Start of DATA SHOWN

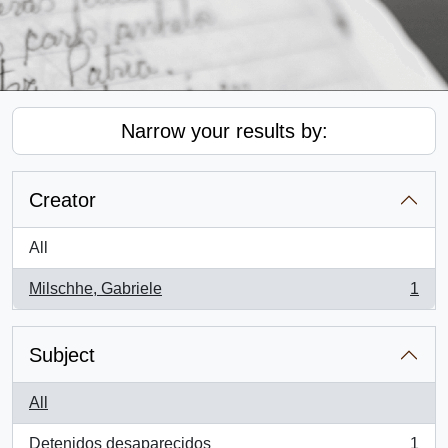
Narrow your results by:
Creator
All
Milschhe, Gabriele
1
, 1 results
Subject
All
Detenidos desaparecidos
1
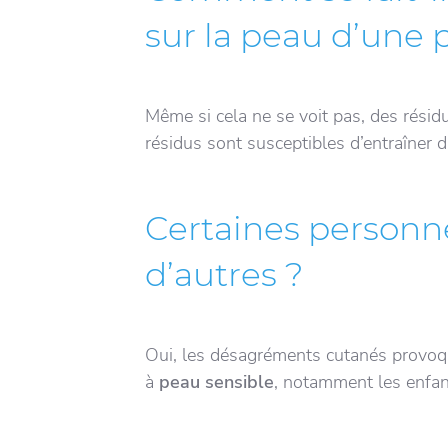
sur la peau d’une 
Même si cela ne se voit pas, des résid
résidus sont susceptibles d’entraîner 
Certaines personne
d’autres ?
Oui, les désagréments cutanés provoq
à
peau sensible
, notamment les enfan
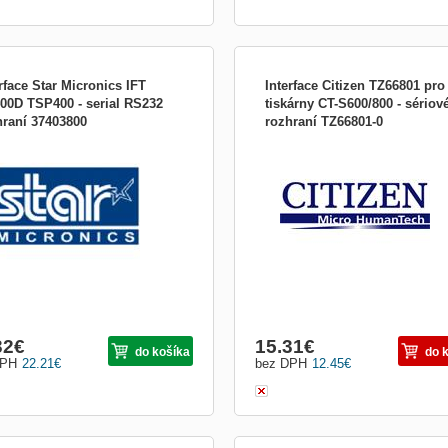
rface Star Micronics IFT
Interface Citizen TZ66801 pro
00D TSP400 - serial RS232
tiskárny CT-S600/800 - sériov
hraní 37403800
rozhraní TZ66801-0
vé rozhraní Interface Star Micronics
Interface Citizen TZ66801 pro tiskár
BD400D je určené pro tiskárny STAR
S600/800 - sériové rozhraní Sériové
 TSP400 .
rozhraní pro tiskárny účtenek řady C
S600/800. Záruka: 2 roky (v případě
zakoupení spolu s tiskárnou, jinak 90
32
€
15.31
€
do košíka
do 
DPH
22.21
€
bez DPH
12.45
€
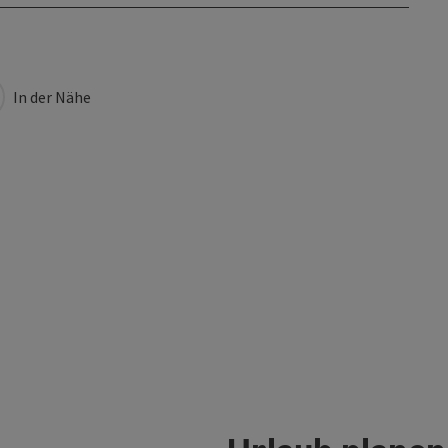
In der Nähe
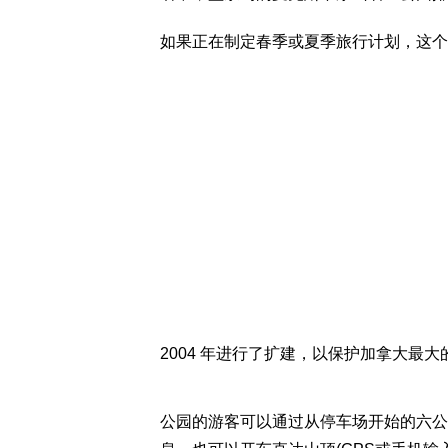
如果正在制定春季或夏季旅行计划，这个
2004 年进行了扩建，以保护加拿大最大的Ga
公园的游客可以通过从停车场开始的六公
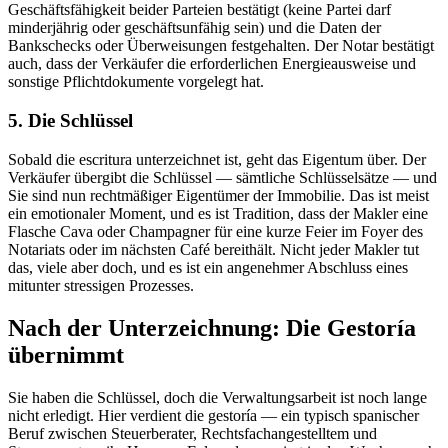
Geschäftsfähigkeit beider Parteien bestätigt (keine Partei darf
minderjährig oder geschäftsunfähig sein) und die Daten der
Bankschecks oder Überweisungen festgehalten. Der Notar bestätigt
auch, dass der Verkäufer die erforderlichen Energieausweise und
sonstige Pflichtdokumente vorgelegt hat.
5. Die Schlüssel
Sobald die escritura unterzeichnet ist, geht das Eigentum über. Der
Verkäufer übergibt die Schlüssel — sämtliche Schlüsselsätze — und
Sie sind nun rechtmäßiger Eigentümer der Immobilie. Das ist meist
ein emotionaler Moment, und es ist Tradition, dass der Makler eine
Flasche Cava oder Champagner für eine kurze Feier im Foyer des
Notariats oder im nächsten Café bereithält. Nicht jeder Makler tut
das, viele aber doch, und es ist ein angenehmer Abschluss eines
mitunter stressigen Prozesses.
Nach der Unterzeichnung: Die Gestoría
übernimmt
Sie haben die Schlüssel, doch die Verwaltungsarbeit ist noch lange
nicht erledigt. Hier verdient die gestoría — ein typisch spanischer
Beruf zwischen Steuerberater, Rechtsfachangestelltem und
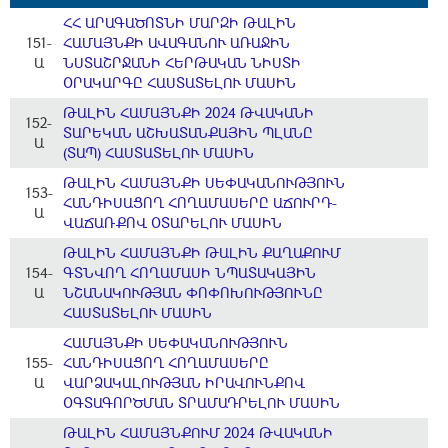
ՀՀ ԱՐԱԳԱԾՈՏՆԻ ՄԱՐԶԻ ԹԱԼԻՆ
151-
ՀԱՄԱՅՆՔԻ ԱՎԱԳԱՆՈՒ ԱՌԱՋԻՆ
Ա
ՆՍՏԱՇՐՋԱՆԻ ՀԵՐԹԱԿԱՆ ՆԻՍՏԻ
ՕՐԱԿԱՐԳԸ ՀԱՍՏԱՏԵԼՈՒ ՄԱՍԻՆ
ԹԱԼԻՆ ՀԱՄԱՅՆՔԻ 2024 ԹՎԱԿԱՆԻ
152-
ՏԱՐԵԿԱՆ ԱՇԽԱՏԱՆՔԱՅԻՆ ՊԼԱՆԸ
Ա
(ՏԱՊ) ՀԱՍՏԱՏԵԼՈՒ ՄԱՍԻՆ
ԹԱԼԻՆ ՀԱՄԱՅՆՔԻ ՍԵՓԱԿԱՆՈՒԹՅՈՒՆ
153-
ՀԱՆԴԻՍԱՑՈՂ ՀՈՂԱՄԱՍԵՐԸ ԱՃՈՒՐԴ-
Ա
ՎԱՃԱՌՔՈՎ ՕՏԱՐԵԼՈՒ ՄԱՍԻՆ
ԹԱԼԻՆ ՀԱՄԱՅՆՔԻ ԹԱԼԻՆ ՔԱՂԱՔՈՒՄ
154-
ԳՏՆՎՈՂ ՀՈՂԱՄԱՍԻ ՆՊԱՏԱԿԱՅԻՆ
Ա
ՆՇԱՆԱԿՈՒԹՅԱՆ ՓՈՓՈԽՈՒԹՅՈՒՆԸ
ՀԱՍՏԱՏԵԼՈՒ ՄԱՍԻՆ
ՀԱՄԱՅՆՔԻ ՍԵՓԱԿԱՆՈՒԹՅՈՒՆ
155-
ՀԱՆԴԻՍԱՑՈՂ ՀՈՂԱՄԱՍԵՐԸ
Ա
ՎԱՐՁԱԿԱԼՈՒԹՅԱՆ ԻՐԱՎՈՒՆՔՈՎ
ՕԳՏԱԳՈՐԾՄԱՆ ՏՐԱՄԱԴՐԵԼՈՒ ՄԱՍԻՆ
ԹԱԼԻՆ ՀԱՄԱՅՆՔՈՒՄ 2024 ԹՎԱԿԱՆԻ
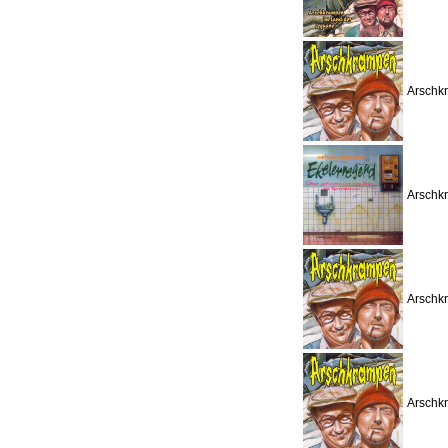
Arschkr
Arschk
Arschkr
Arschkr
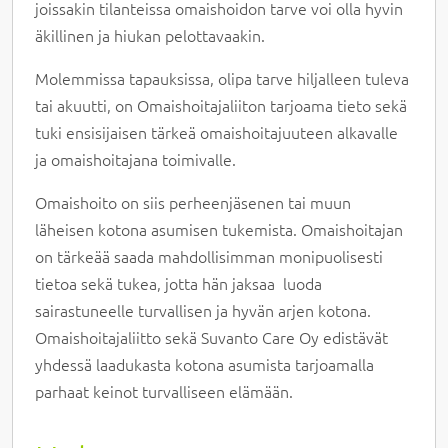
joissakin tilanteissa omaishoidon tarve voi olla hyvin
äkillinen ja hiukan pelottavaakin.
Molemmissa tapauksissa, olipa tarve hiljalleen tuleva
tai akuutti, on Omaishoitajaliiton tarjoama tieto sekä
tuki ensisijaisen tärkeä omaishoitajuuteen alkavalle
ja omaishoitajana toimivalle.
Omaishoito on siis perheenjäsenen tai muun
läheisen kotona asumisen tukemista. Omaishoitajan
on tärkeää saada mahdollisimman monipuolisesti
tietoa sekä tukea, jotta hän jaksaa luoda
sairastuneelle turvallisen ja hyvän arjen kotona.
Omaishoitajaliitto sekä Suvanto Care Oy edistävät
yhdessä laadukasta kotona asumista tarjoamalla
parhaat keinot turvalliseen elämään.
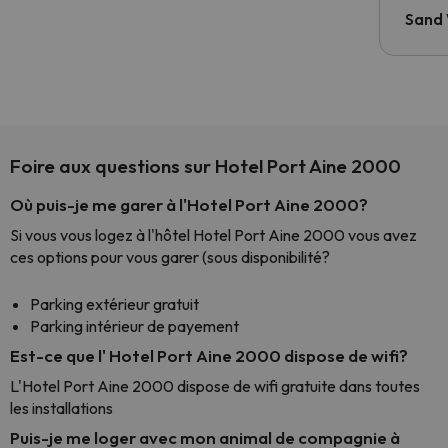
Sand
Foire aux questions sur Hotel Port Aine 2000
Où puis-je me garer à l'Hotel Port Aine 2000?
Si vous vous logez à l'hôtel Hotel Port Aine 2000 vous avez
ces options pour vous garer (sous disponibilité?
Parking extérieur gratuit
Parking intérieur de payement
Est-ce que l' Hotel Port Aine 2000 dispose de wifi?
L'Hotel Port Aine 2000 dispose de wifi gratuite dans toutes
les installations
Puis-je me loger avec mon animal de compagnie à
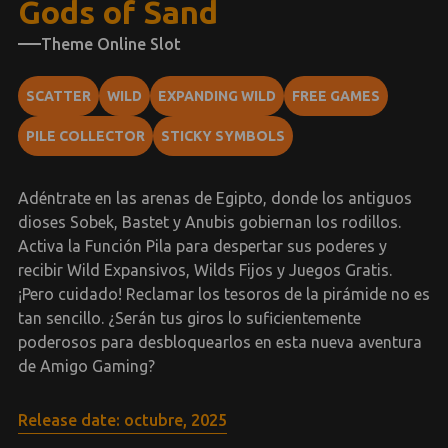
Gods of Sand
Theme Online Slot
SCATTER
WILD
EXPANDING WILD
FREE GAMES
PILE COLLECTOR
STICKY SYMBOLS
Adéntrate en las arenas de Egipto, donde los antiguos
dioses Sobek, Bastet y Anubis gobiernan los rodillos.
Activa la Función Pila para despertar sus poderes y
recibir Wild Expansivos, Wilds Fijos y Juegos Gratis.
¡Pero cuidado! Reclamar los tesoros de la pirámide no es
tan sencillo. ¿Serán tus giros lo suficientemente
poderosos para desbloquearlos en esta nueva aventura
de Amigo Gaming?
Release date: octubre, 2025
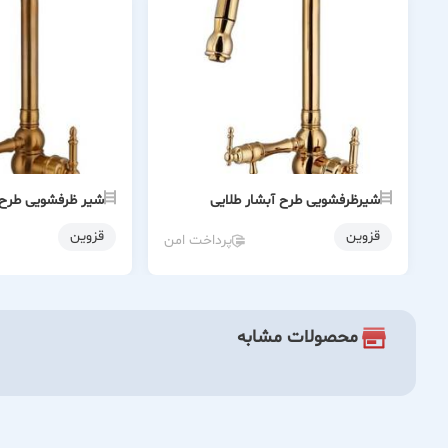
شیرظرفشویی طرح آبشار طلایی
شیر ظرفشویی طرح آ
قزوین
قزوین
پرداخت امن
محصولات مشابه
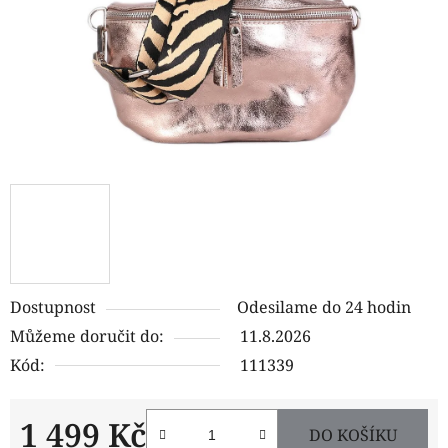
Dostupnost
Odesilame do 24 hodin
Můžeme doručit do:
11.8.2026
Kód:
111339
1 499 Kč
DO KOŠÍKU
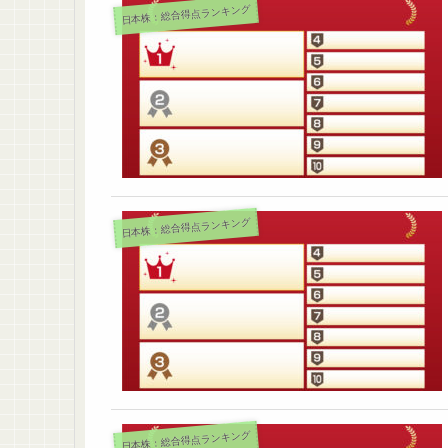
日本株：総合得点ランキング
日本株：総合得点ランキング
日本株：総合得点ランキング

End of DATA SHOWN

Of the records above, copy each line that includes "ԹԱԼԻՆ".

ՀՀ ԱՐԱԳԱԾՈՏՆԻ ՄԱՐԶԻ ԹԱԼԻՆ
ԹԱԼԻՆ ՀԱՄԱՅՆՔԻ 2024 ԹՎԱԿԱՆԻ
ԹԱԼԻՆ ՀԱՄԱՅՆՔԻ ՍԵՓԱԿԱՆՈՒԹՅՈՒՆ
ԹԱԼԻՆ ՀԱՄԱՅՆՔԻ ԹԱԼԻՆ ՔԱՂԱՔՈՒՄ
ԹԱԼԻՆ ՀԱՄԱՅՆՔՈՒՄ 2024 ԹՎԱԿԱՆԻ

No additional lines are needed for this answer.